Какой-то грубый шум снаружи привлекает внимание сидящих в ресторане. Слышатся отрывистые слова воинской команды, стук солдатских сапог. Все взгляды дружно обращаются к окнам.
Перрон кишит солдатами, которыми командует офицер с тяжелой челюстью. Потесненная ими вокзальная толпа взирает на солдат с тревогой и тем коренящимся в глубинах духа вожделением, какое вызывает в немцах военная форма.
— Опять война?.. — испуганно-радостно упало в пустоту.
Затем из той же пустоты донеслось:
— В Мюнхене беспорядки…
— Ваш заказ! — говорит кельнер, гремя посудой.
Нексе достает из кармана бумажник.
— Девять миллионов за чашку кофе и четыре за стакан молока, — бесстрастно сообщает кельнер.
— Вы же сказали: пять и три.
— Весьма сожалею. Пока вы сидели, цены поднялись.
Нексе раскатисто хохочет. Вынимает пятидесятимиллионную бумажку и протягивает кельнеру.
— Пожалуйста, и два миллиона на чай. Впервые я так роскошествую. Приятно быть миллионером.
В ресторан, громко разговаривая, входят двое: гигант Майер, самоуверенный, вызывающе элегантный, и какая-то почтительная личность со смазанными чертами. Они проходят к ближайшему от семьи Нексе столику, и рысьи глаза Майера немедленно узнают старого знакомца.
— Аве, Нексе, певец обездоленных! Какими судьбами! — Майер не без изящества кланяется Маргрете, подмигивает детям и плюхается на стул рядом с Нексе.
— Что тут у вас происходит? — спрашивает Нексе.

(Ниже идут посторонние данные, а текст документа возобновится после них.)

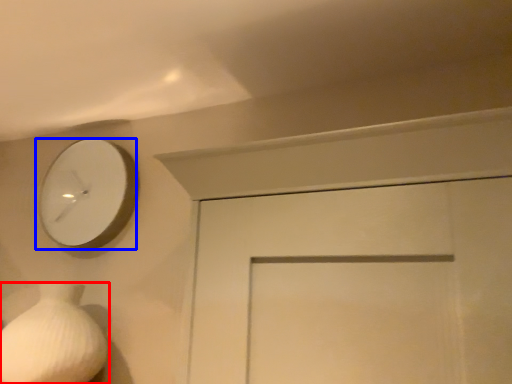 Question: Which point is closer to the camera, vase (highlighted by a red box) or wall clock (highlighted by a blue box)?

Choices:
 (A) vase
 (B) wall clock

Answer: (A)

— Тут? Ровным счетом ничего, играют в солдатики. Ну, а в Мюнхене осадившийся пивом шизофреник пытался совершить переворот.
— Всего лишь? А кто этот спившийся шизофреник?
— Некто Гитлер, в девичестве Шикльгрубер. Бывший ефрейтор, контуженный то ли гранатой, то ли пивной кружкой. Но всю компашку быстро обезвредили и кинули за решетку. Этот детский бунт уже получил прозвище «Пивной путч»… Одним словом, ничего серьезного.
— Пивной путч — смешно. Но как бы потом плакать не пришлось. История щедра на печальные примеры: начинают дети и сумасшедшие, а расплачиваются взрослые, серьезные люди. Я давно приглядываюсь к послевоенной Германии: из-за растерянности, подавленности, показного миролюбия и демократических поз все чаще выглядывает кабанье рыло реваншизма.
— Вы всегда были слабым политиком, Нексе. Ваша Веймарская республика — дама покладистая, но, когда надо, и жестокая. С военными авантюрами покончено. Но думать, что Германия удовлетворится ролью второстепенной державы и будет послушно принимать скудную пищу из чужих рук, — ребячество, хуже — идиотизм. Мы недолго сохранили название рейха. Такой народ в узде не удержишь. И черная кровь Рура…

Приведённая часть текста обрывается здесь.